Friday, October 26, 2007

Rep. Rangel's Tax Proposal

I read an article about Rep. Charles Rangel's recent tax proposal in the Business Section of the L.A. Times for October 26. Some of my Republican friends may brand me a heretic when I say that his proposal is worth serious consideration. The ones who know me really well may understand why, though, and those who don't can read my posting on taxes (9/14/2007) and my posting on income inequality (6/24/2007) to sample some of my ideas on the subject. Like Rep. Rangel I firmly believe that we need to restore fairness to the tax code. I also think the plan needs some refinements.

If I can believe the Congressman and the article, the Rangel plan is revenue neutral, that is, the proposed tax increases in some areas would be offset by decreases in others. The right wing critics complain about the increases but do not mention the offsetting decreases. If you read my posting on income equality, you will see that I do not oppose shifting some of the tax burden to the extremely wealthy people.

When we talk about tax reforms for fairness, however, we need to be very clear on how the income is defined. That is, are we talking about gross income, or adjusted gross income, or taxable income? Both the second category and the last take into account adjustments and deductions that allow wealthy taxpayers to duck their fair share.

Another concern in Rep. Rangel's proposal is whom we define to be weathy. According to the Times article, less than 2 million taxpayers would see a tax increase under the plan, predominantly those who earn more than half a million dollars per year. Half a million is the number I would have picked, if it is considered to be gross income. But the Rangel plan imposes a 4% surcharge on households that earn at least $200,000.00 for couples filing jointly. That seems to dip well below the half million earned dollars per taxpayer mentioned in the article. Whatever number is chosen, it should be indexed in some way to inflation.

The plan increases the standard deduction, increases the Earned Income Tax credit for the working poor, and increases the refundable child tax credit. These changes clearly benefit wage earners who are not considered to be wealthy.

The plan proposes to cut the top tax rate for corporate income from 35% to 30.5%. This feature should diminish the concerns that the plan will cause job losses and other adverse economic impacts. The plan also eliminates current provisions that Rangel considers to be loopholes. I don't know which ones they are, but I am sure that there are some loopholes worth closing. The problem I see is that any increase in the taxes for businesses will be passed on to wage earners in the form of higher prices and/or work force reductions. That does not hold in the case of individual income--an increase in the top tax rate for wealthy individuals is worth considering.

The plan proposes eliminating the Alternative Minimum Tax. The fact that the income level at which the A.M.T. kicks in is too low and is not being adjusted for inflation makes me agree with this aspect of the plan. But the A.M.T. should only be eliminated if we also eliminate the loopholes and adjustments that allow members of the half-a-million-dollar-plus club to claim zero or minimal taxable income.

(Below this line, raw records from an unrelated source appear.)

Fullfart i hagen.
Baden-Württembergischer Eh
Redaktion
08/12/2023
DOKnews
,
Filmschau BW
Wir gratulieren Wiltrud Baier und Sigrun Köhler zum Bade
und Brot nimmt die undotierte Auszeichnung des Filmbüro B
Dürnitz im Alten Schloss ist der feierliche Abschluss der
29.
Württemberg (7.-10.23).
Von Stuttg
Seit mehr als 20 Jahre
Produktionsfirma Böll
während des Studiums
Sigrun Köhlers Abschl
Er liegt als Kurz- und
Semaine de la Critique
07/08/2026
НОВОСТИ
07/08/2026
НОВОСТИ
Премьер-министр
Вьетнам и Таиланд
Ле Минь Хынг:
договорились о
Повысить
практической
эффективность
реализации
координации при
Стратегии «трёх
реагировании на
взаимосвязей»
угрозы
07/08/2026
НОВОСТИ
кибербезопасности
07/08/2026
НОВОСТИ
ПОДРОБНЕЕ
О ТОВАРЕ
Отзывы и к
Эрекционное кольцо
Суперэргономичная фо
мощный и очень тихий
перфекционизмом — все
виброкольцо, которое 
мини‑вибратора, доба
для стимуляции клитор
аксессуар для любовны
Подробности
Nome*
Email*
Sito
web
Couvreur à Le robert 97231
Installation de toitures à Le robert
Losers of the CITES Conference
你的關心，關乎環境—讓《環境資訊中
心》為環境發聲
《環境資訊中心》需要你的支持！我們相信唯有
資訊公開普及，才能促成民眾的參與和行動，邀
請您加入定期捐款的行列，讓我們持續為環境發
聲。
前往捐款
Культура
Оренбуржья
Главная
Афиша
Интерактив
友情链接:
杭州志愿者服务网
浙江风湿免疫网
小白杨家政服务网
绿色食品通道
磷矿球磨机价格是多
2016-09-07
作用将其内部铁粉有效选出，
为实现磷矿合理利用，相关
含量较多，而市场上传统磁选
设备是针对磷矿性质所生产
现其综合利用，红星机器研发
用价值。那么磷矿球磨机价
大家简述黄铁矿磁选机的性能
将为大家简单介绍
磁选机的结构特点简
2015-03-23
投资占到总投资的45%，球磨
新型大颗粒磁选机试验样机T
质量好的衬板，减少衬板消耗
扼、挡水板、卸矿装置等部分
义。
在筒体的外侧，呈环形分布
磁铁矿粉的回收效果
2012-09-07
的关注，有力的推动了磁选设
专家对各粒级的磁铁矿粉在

The plan increases taxes for managers of private-equity funds, who have been claiming their earnings at the 15% capital gains rate. This change is long overdue.

For many of the people in the half-a-million-dollar-plus club, wages did not comprise the majority of their income, and they did not pay at or near the top bracket rate of 35%. That's because of the myriad of provisions that create loopholes by allowing adjustments, deductions, and the re-categorizing of income. Serious consideration should be given to eliminating some of those provisions. I don't expect much help from Congress in this direction, as many of our legislators are members of the half-a-million-dollar-plus club, and they won't vote against their own personal interest.

Some people are terrified at the thought of a flat tax based on total income, above some defined poverty level, from all sources. If we could ensure that ALL income would be reported, the actual rate of that tax would lower than most people fear. But if we are unwilling to take the flat tax leap, then Representative Rangel's plan (with some fine tuning) deserves some serious consideration.